Poucos dias passaram após a conferência de imprensa de José Sócrates, em que anunciou um conjunto de não-medidas; sobre medidas concretas, sobre aquilo que espera os portugueses, sobre o que é necessário fazer, sobre os prazos, sobre a necessidade de mobilização, enfim, sobre o que é importante, nada disse. Conferência de imprensa oca, com um ministro de Estado como figurante, apenas para marcar terreno mediático antes da apresentação do programa de intervenção aos partidos da oposição. Sentido de estado nulo.

Poucos dias passaram sobre a imediata réplica de Eduardo Catroga, promovido momentaneamente a líder de campanha, reclamando, com surpreendente euforia, louros sobre os resultados alcançados e, então, ainda não conhecidos.

Menos dias passaram ainda sobre a divulgação do acordo propriamente dito, com as suas medidas, metas e prazos. Nem todas são facilmente compreensíveis e para cumprir muitas delas haverá, com certeza, caminhos alternativos, que agora importaria discutir.

E ontem o Presidente da República, para além de relembrar que existia e que durante este período esteve presente, actuando discretamente, apelou a uma mudança de políticas e de atitudes.

Não passou sequer uma semana e já se multiplicam sinais negativos sobre a possibilidade da tal mudança de atitudes.
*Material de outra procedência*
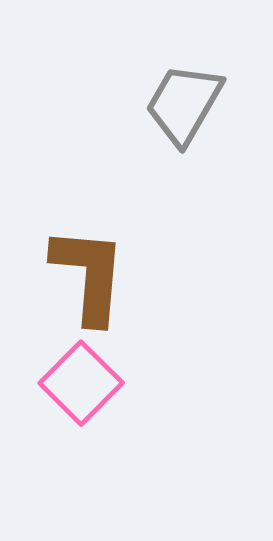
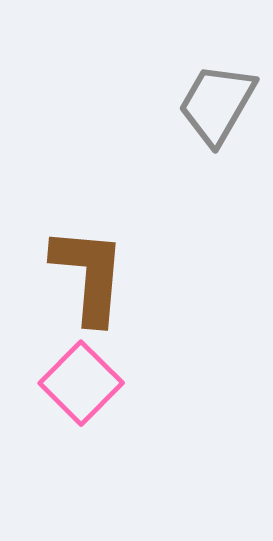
gray trapezoid: moved 33 px right
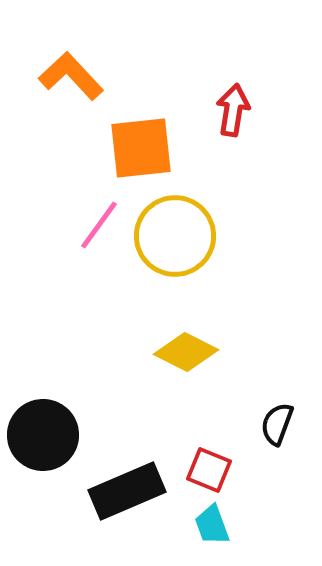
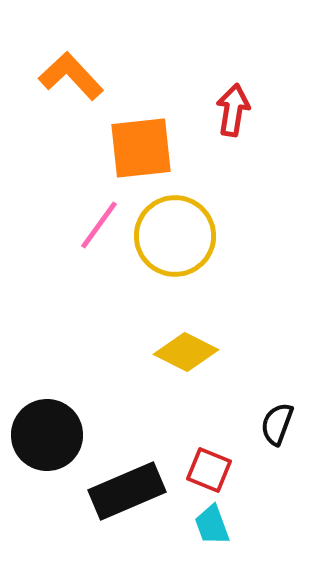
black circle: moved 4 px right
Primeiro, os partidos parecem não ter percebido que estamos já num day after, e que a retórica do passado não chega para cumprir objectivos daqui a um par de meses; corre-se o sério risco de estar a desbaratar tempo e energia em campanha, desbaratando possibilidades de discussão séria e de mobilização das pessoas.

Segundo, e não menos importante, responsáveis em vários sectores da vida económica e social, incluindo da comunicação, começam a recorrer ao "Sim, mas...", com que se iniciam e acabam muitos processos de não-mudança.

Sim, o Estado vai vender as Golden Share, mas talvez seja possível manter o controlo através de outros acordos ...

Sim, algumas medidas são boas e só é pena que não tenhamos sido capazes de as tomar, mas os prazos ...

Sim, há passos positivos, mas o meu sector ...

Sim, tem metas e prazos, mas o que acontecerá se falharmos apenas algumas, cumprindo outras, até porque no passado também não cumprimos as medidas todas do FMI ...

Sim, temos que fazer, mas falta ...

Lembro-me do que disse uma formadora, espanhola a trabalhar em Portugal, a propósito das diferenças culturais e de atitude que por cá encontrou: aqui começa-se sempre por dizer, respeitosamente, que sim, mesmo que não se concorde ou que não se tencione cumprir.

Estamos longe de conseguir criar o sentido de urgência necessário a uma real mudança, e há muitas vozes a contribuir para o evitar.